Found in the Title 21 of the Code of Federal Regulations (21 CFR Part 10), Citizen petition
There is a stipulated period given to the FDA to reply. Firstly it was 180 days, but then due to amends, it got changed to 150 days. Following this, if FDA fails to respond, it will have to face jurisdiction themselves.
Who can file for Citizen Petition: Citizen Petitions are mostly filed by the drug companies, but the public can do the petitions. Anyone affected by any stringent laws exclusively under the FDA can file a petition and request to take any action against the whole issue or even request necessary changes to the law. The FDA then can do a clear verification and bring injustice to the petitions requested within the given frame of time.

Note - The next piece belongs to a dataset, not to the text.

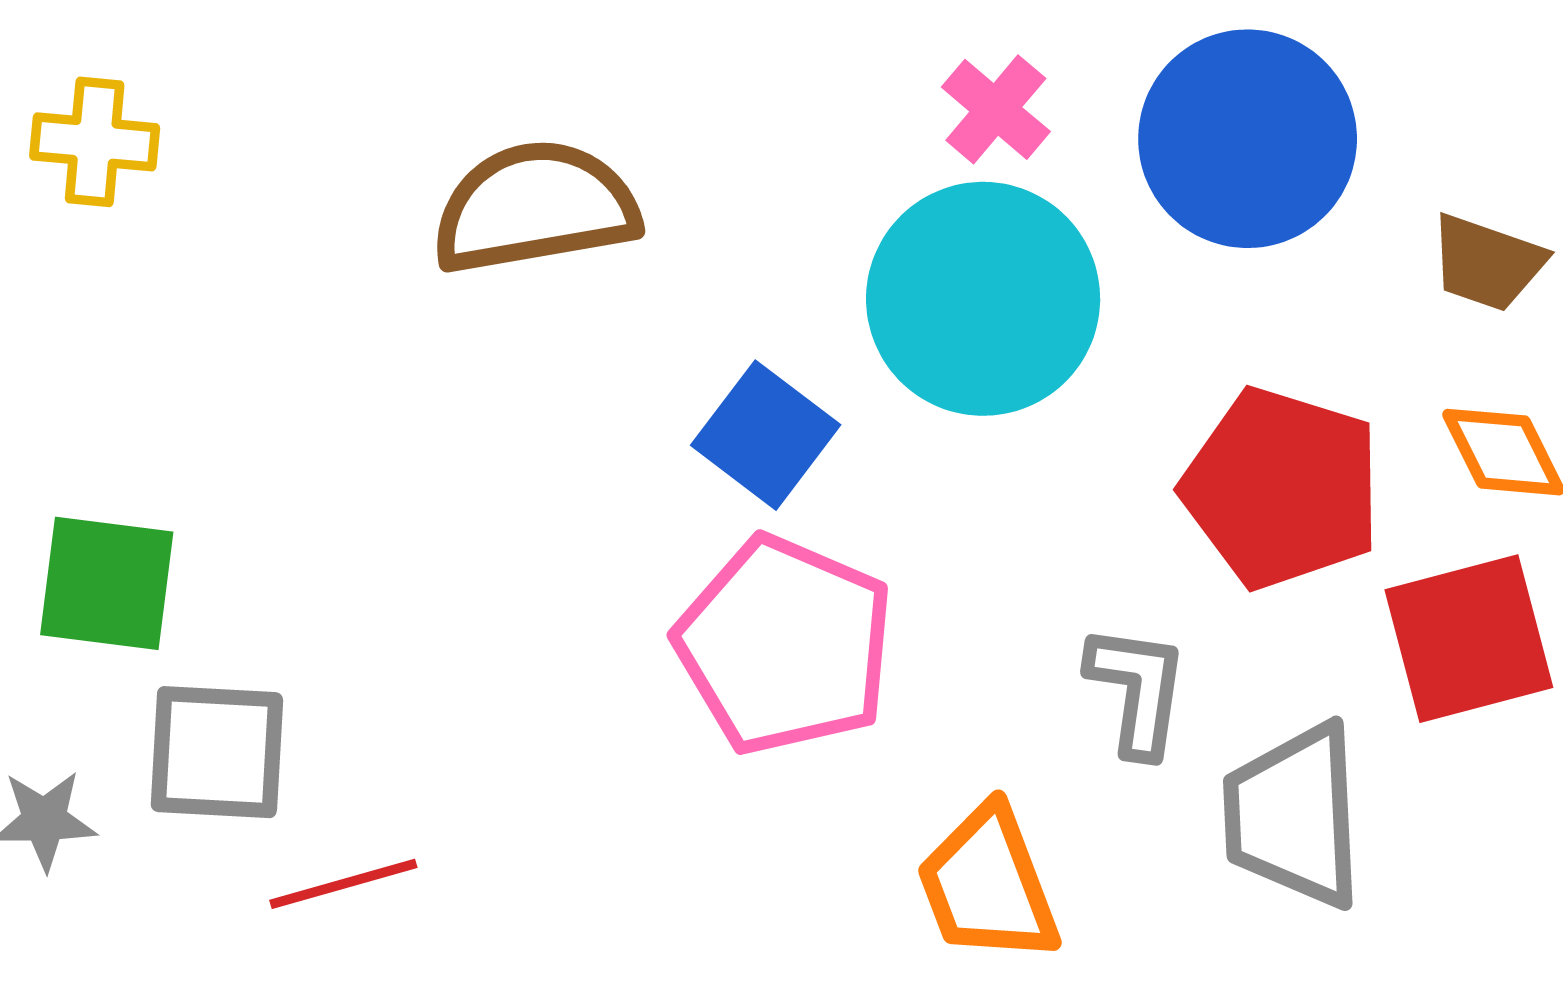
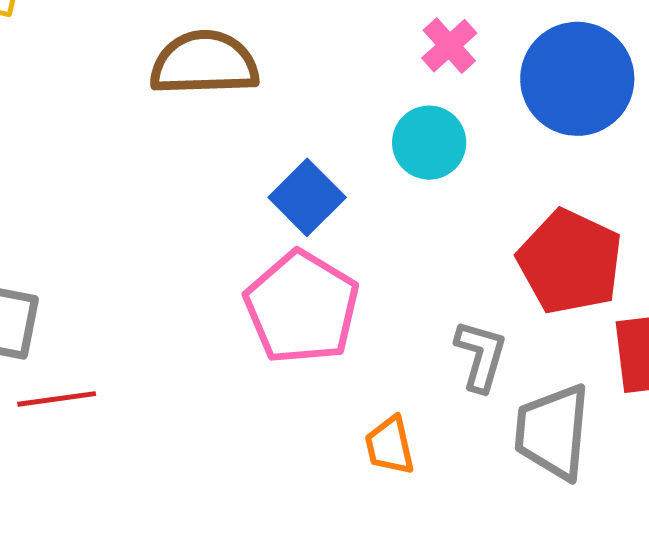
cyan circle: (983, 299) -> (429, 143), size x0.6
orange trapezoid: (988, 885) -> (390, 445), size x0.7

Impact of the citizen petitions
The impact has been eminent since the first petition filed. More companies and individuals are joining the fight for their regulatory actions. Regular amends and response by FDA have been encouraging as well. Famous FDA Advocate and Researcher Scott Lassman and several have researched and written several articles about the laws and actions, making companies and individuals aware of it.
Citizen Petition under Section 505(q)
Section 505(q) is an act amended by the Hatch-Waxman Act. This section states that the FDA cannot afford to delay approving an ANDA to the concern raised in a citizen petition unless it was necessary to protect their health. It is also mandatory that the FDA needs to respond to a petition within 180 days.
In trying times of today, FDA Citizen Petitions are important and very much needed to picture a clear view of all the amends, laws, and jurisdiction concerning public health. The petitions and jurisdictions are highly transparent and are recorded in the administrative view. New amends to the laws and regulatory acts are always important.